Unconventional Places to Find Ideas for Your Next A/B Test
Before you can come up with meaningful A/B tests for your e-commerce store, you need to understand what your customers value when making purchases and what turns them away. The traditional method of collecting customer feedback via surveys has drawbacks. Other, more unconventional, sources of information exist that can be extremely helpful in generating ideas for A/B tests. They are your customer service records, public forums, competitor data, and internal search keywords.

Sid Bharath
While the examples I give are geared towards e-commerce sites, any type of site can find ideas here.
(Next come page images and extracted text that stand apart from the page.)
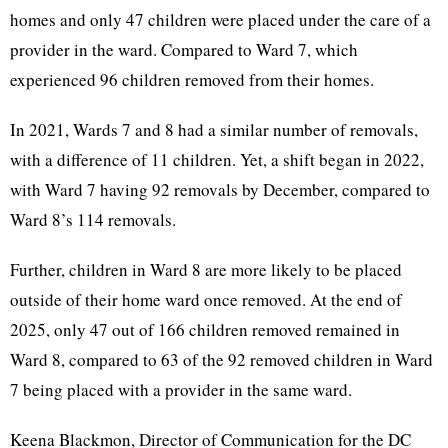
homes and only 47 children were placed under the care of a
provider in the ward. Compared to Ward 7, which
experienced 96 children removed from their homes.
In 2021, Wards 7 and 8 had a similar number of removals,
with a difference of 11 children. Yet, a shift began in 2022,
with Ward 7 having 92 removals by December, compared to
Ward 8’s 114 removals.
Further, children in Ward 8 are more likely to be placed
outside of their home ward once removed. At the end of
2025, only 47 out of 166 children removed remained in
Ward 8, compared to 63 of the 92 removed children in Ward
7 being placed with a provider in the same ward.
Keena Blackmon, Director of Communication for the DC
Before you can come up with meaningful A/B tests for your e-commerce store, you need to understand what your customers value when making purchases and what turns them away. Surveys directly on your site or through email are a popular method of collecting qualitative customer feedback. Surveys have some drawbacks though: It takes a lot of time to collect enough data from them, many people will completely ignore them and the data can be biased if you ask leading questions.
Other, more unconventional, sources of information exist that can be extremely helpful in generating ideas for A/B tests. These sources are:
- Customer service records
- Public forums
- Competitor data
- Internal search keywords
In this post we’re going to look at how you can use the data from these sources to seed meaningful A/B tests.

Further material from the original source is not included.